If only we should be so lucky!
You academic economists aren’t doing your jobs! Haven’t these music and anthropology professors heard of the law of supply and demand?
You know, for people who are so obsessed with “human enrichment”, they’re awfully money obsessed. Aren’t they all liberals, too? Since when do they want to be highly paid?
dsquared
Jun 3 2003 at 11:37am
What gain to the world would there be if professors of literature were less well paid?
Mark
Jun 3 2003 at 1:18pm
“the opportunity cost for someone with a degree in literature has to be pretty low.”
Do you have any idea how long it takes to get a PhD in the humanities? The opportunity cost is about 20-25% of one’s prime working years.
David Thomson
Jun 3 2003 at 1:59pm
Let us for a moment direct our attentions to the real scandal on many universities: the outrageous salaries of football and basketball coaches! This foolishness is the result of conservative leaning alumni who have more money than brains. It tacitly informs the student body that academics is of secondary importance to winning an athletic contest.
Eric Krieg
Jun 3 2003 at 2:42pm
Come now, David. While it may be a scandal, at least the salaries paid to coaches are based on market forces. These guys are bringing in the bucks and prestige through TV and whatever. They should be compensated accordingly.

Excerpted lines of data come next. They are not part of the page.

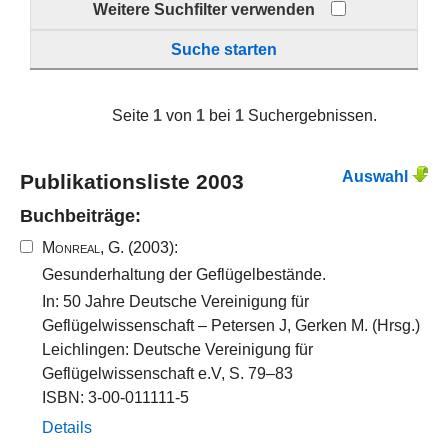
Weitere Suchfilter verwenden
Suche starten
Seite
1
von
1
bei
1
Suchergebnissen.
Auswahl
Publikationsliste 2003
Buchbeiträge:
Monreal, G.
(2003):
Gesunderhaltung der Geflügelbestände.
In: 50 Jahre Deutsche Vereinigung für
Geflügelwissenschaft – Petersen J, Gerken M. (Hrsg.)
Leichlingen: Deutsche Vereinigung für
Geflügelwissenschaft e.V, S. 79–83
ISBN: 3-00-011111-5
Details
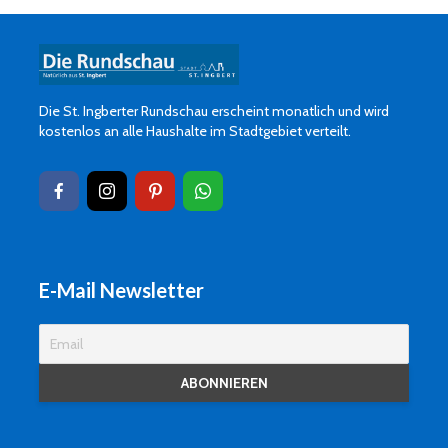
Die St. Ingberter Rundschau erscheint monatlich und wird
kostenlos an alle Haushalte im Stadtgebiet verteilt.
E-Mail Newsletter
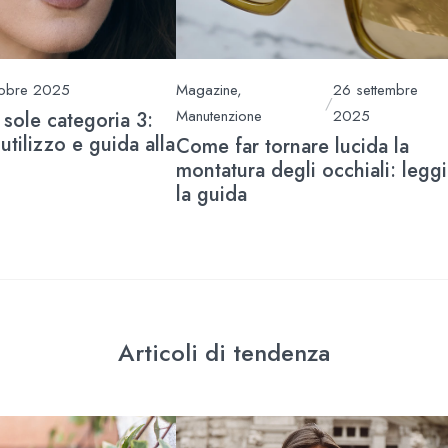
tobre 2025
Magazine
,
26 settembre
/
Manutenzione
2025
 sole categoria 3:
 utilizzo e guida alla
Come far tornare lucida la
montatura degli occhiali: leggi
la guida
Articoli di tendenza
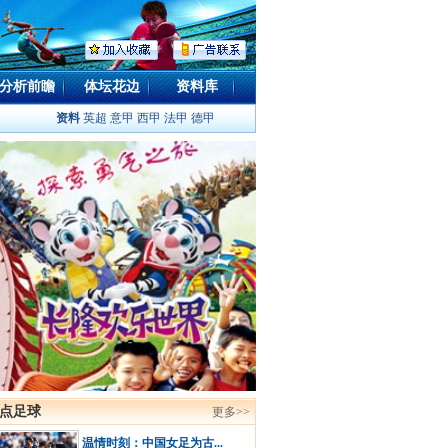
分析前瞻
体坛花边
资料库
资料
英超
意甲
西甲
法甲
德甲
点足球
更多>>
温情时刻：中国女足为古...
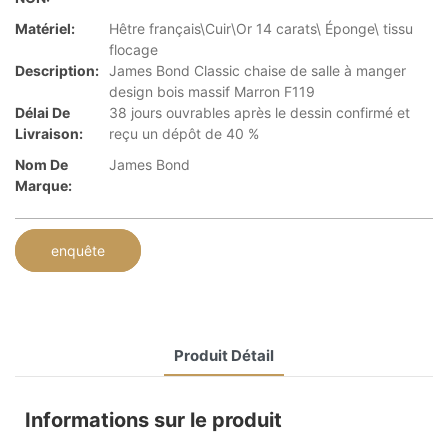
Matériel:
Hêtre français\Cuir\Or 14 carats\ Éponge\ tissu
flocage
Description:
James Bond Classic chaise de salle à manger
design bois massif Marron F119
Délai De
38 jours ouvrables après le dessin confirmé et
Livraison:
reçu un dépôt de 40 %
Nom De
James Bond
Marque:
enquête
Produit Détail
Informations sur le produit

That’s quite a different situation than the rent seeking liberal arts academics.
Not that I’m big on college sports or anything. My alma matta excells at drinking and casual sex, not sports, so much so that MTV has made a “reality” series about our fraternities.
Eric Krieg
Jun 3 2003 at 2:43pm
How does opportunity cost relate to rent seeking by academics? Is it that these academics have no job prospects other than the academy, and thus should accept a lower salary to ensure that more profs can be hired?
David Thomson
Jun 3 2003 at 3:39pm
“Come now, David. While it may be a scandal, at least the salaries paid to coaches are based on market forces”
But what does this have to do with education? The universities have no logical reason justifying their exaggerated emphasis on these pampered sports programs. I am a strong believer in student athletes. However, the individual playing on a big time college football or basketball team is first, last, and foremost an athlete. So much so, that these young men rarely have any time for serious school work. And yes, I am compelled to reiterate the harsh fact that this silliness tacitly devalues the schools’ central reason for existence.
John Thacker
Jun 5 2003 at 7:01pm
David, naturally their justification is that people watch the games, and dearly want to watch the games and have their team win. The television ratings is part of the proof of that.
It’s certainly a logical reason. It’s just not a reason you like.
I don’t understand the repeated tendency of people (especially non-economists) to label preferences they don’t like as “not logical.” How does logic even enter in to it?
You may as well lambaste the universities for spending money on Art (or even Literature) Departments. There are plenty of people who find high art or critical theory to be as wasteful and pointless as presumably you find sports. From a logical perspective, your objection is no different. It’s a matter of preference, not logic.
David Thomson
Jun 6 2003 at 12:40am
“It’s a matter of preference, not logic.”
I simply cannot accept your relativist stance. A school is suppose to be about education and the sharing of knowledge. That is its only reason for existence. Sports entertainment shouldn’t even be on the list. Lastly, it is an outrage when young adults are recruited to be be primarily athletes and only secondarily students!
I can also prefer chess over checkers, but I can’t have it both ways. A choice has to be made. The same holds true for institutions of education. What is their central purpose? If I take a quick peek at the dictionary, will it say?